REPORT
庭園に芽吹く緑、最高の素材で意表を突く色遊び
今年も「エルメス」の春夏メンズは夕暮れ時、パリ左岸の庭園で開かれた。
今シーズンのコレクションは、そんな会場にピッタリだ。ポイントは、意表を突くカラーリング。庭園にも芽吹くグリーン、その中でも特に彩度と明度の高いミントグリーンを筆頭に、アクアやトマトなど鮮やかな色が差し色として登場。清廉潔白なホワイトはもちろん、ネイビーやブラック、レンガなど、重たい色とコンビネーションを織りなすことで、意表を突いたスタイルを楽しんだ。驚くようなカラーコンビネーションをリアルに提案できるのは、メゾンが誇る最高の素材とクラフツマンシップの賜物だ。

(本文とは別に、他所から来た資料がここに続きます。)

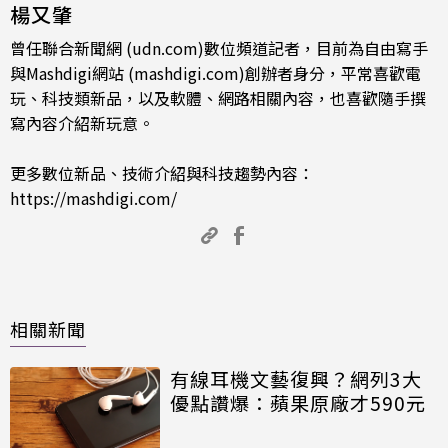
楊又肇
曾任聯合新聞網 (udn.com)數位頻道記者，目前為自由寫手
與Mashdigi網站 (mashdigi.com)創辦者身分，平常喜歡電
玩、科技類新品，以及軟體、網路相關內容，也喜歡隨手撰
寫內容介紹新玩意。
更多數位新品、技術介紹與科技趨勢內容：
https://mashdigi.com/
相關新聞
有線耳機文藝復興？網列3大
優點讚爆：蘋果原廠才590元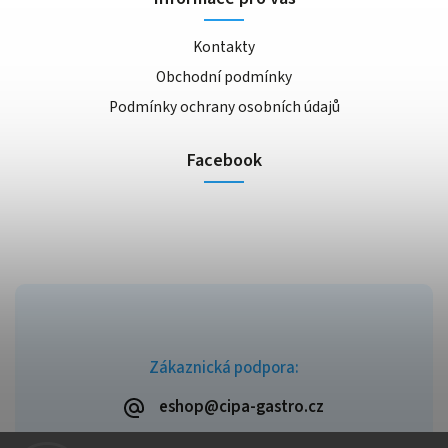
Kontakty
Obchodní podmínky
Podmínky ochrany osobních údajů
Facebook
Zákaznická podpora:
eshop@cipa-gastro.cz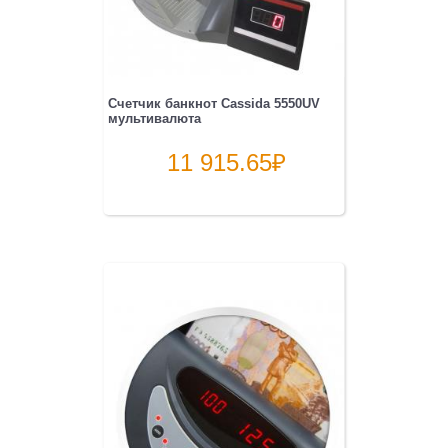
Счетчик банкнот Cassida 5550UV
мультивалюта
11 915.65
₽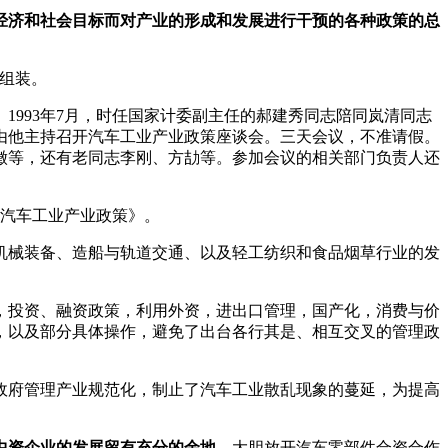
经济和社会目标而对产业的形成和发展进行干预的各种政策的总
D组装。
993年7月，时任国家计委副主任的郝建秀同志陪同岚清同志
由他主持召开汽车工业产业政策座谈会。三天会议，不准请假。
徵等，还有老同志李刚、方劼等。参加会议的相关部门负责人还
。
《汽车工业产业政策》。
机械装备、造船与轨道交通、以及轻工纺织和食品烟草行业的发
，投资、融资政策，利用外资，进出口管理，国产化，消费与价
，以及部分具体操作，避免了出台各行其是、相互交叉的管理政
政府管理产业规范化，制止了汽车工业散乱现象的蔓延，为提高
中资企业的发展留有充分的余地。
大胆放开汽车零部件合资合作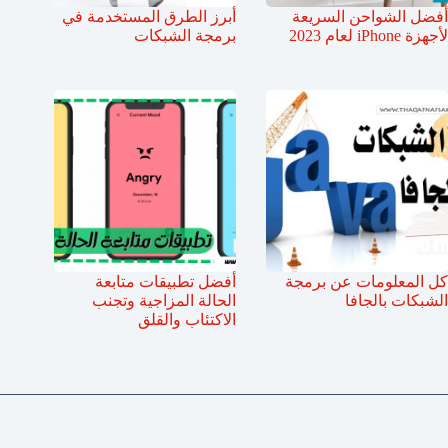
أفضل الشواحن السريعة
أبرز الطرق المستخدمة في
لأجهزة iPhone لعام 2023
برمجة الشبكات
كل المعلومات عن برمجة
أفضل تطبيقات متابعة
الشبكات بالجافا
الحالة المزاجية وتجنب
الاكتئاب والقلق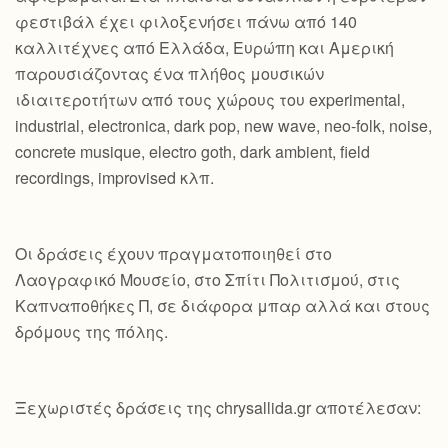
φεστιβάλ έχει φιλοξενήσει πάνω από 140
καλλιτέχνες από Ελλάδα, Ευρώπη και Αμερική
παρουσιάζοντας ένα πλήθος μουσικών
ιδιαιτεροτήτων από τους χώρους του experimental,
industrial, electronica, dark pop, new wave, neo-folk, noise,
concrete musique, electro goth, dark ambient, field
recordings, improvised κλπ.
Οι δράσεις έχουν πραγματοποιηθεί στο
Λαογραφικό Μουσείο, στο Σπίτι Πολιτισμού, στις
Καπναποθήκες Π, σε διάφορα μπαρ αλλά και στους
δρόμους της πόλης.
Ξεχωριστές δράσεις της chrysallida.gr αποτέλεσαν: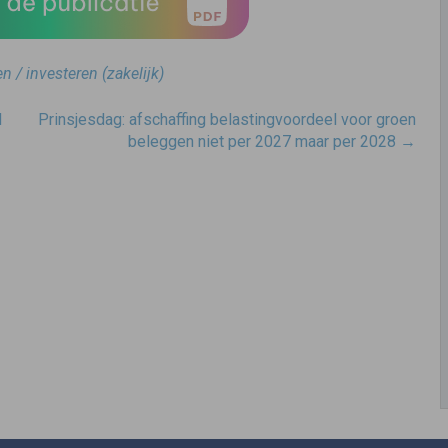
 / investeren (zakelijk)
d
Prinsjesdag: afschaffing belastingvoordeel voor groen
beleggen niet per 2027 maar per 2028
→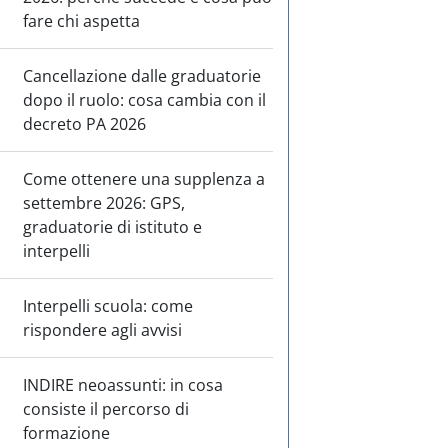
fare chi aspetta
Cancellazione dalle graduatorie
dopo il ruolo: cosa cambia con il
decreto PA 2026
Come ottenere una supplenza a
settembre 2026: GPS,
graduatorie di istituto e
interpelli
Interpelli scuola: come
rispondere agli avvisi
INDIRE neoassunti: in cosa
consiste il percorso di
formazione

意表を突くカラーコントラストは、例えばバラの花をインターシャで描いたスエードのTシャツにミントグリーンのスリムテーパードのパンツを合わせるように1つのスタイルの中で楽しむタイプから、ロールアップするとタバコ色のライナーが現れるテーパードデニムのように1着の中で完結するものまで、多種多様だ。用いる色のボリュームも、トマト色に染めたパイソンのブルゾンにマルチカラーのボーダーを描くほど大胆なものから、レンガ色のブルゾンにブルーのパイピングをあしらう程度の控え目なタイプまで幅広い。素材ごとに、それが生きる方法を考えるメゾンの哲学が窺える。
アクセサリーは、パイピング同様コントラストカラーのステッチが印象的なレザートートや、バックストラップのサンダル、それに、首元でシンプルに結んだ小さめのスカーフなど。